*Given records*

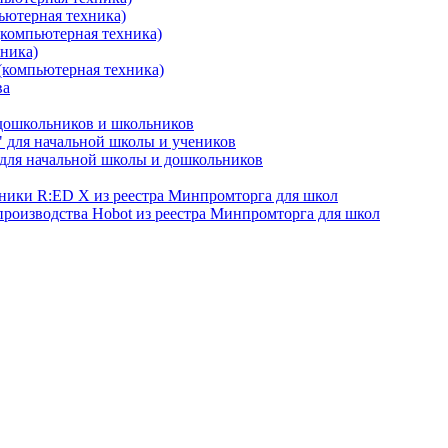
ьютерная техника)
(компьютерная техника)
хника)
(компьютерная техника)
ва
 дошкольников и школьников
 для начальной школы и учеников
для начальной школы и дошкольников
хники R:ED X из реестра Минпромторга для школ
производства Hobot из реестра Минпромторга для школ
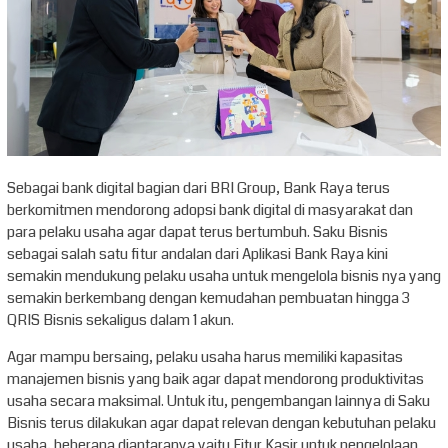
Sebagai bank digital bagian dari BRI Group, Bank Raya terus
berkomitmen mendorong adopsi bank digital di masyarakat dan
para pelaku usaha agar dapat terus bertumbuh. Saku Bisnis
sebagai salah satu fitur andalan dari Aplikasi Bank Raya kini
semakin mendukung pelaku usaha untuk mengelola bisnis nya yang
semakin berkembang dengan kemudahan pembuatan hingga 3
QRIS Bisnis sekaligus dalam 1 akun.
Agar mampu bersaing, pelaku usaha harus memiliki kapasitas
manajemen bisnis yang baik agar dapat mendorong produktivitas
usaha secara maksimal. Untuk itu, pengembangan lainnya di Saku
Bisnis terus dilakukan agar dapat relevan dengan kebutuhan pelaku
usaha, beberapa diantaranya yaitu Fitur Kasir untuk pengelolaan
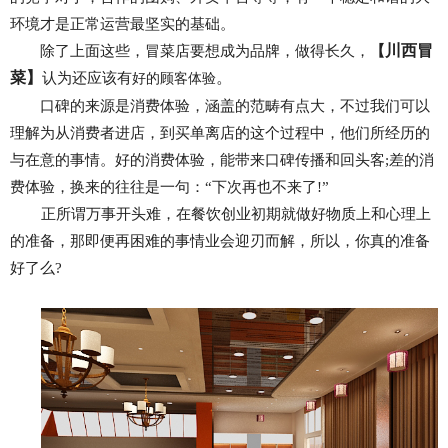
环境才是正常运营最坚实的基础。
川西冒
除了上面这些，冒菜店要想成为品牌，做得长久，
【
菜】
。
认为还应该有
好的顾客体验
口碑的来源是消费体验，涵盖的范畴有点大，不过我们可以
理解为从消费者进店，到买单离店的这个过程中，他们所经历的
与在意的事情。好的消费体验，能带来口碑传播和回头客;差的消
费体验，换来的往往是一句：“下次再也不来了!”
正所谓万事开头难，在餐饮创业初期就做好物质上和心理上
的准备，那即便再困难的事情业会迎刃而解，所以，你真的准备
好了么?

*What you have to do*
State how many lines contain the word "Raya" across the listing, and give no other text.

*Answer area*
2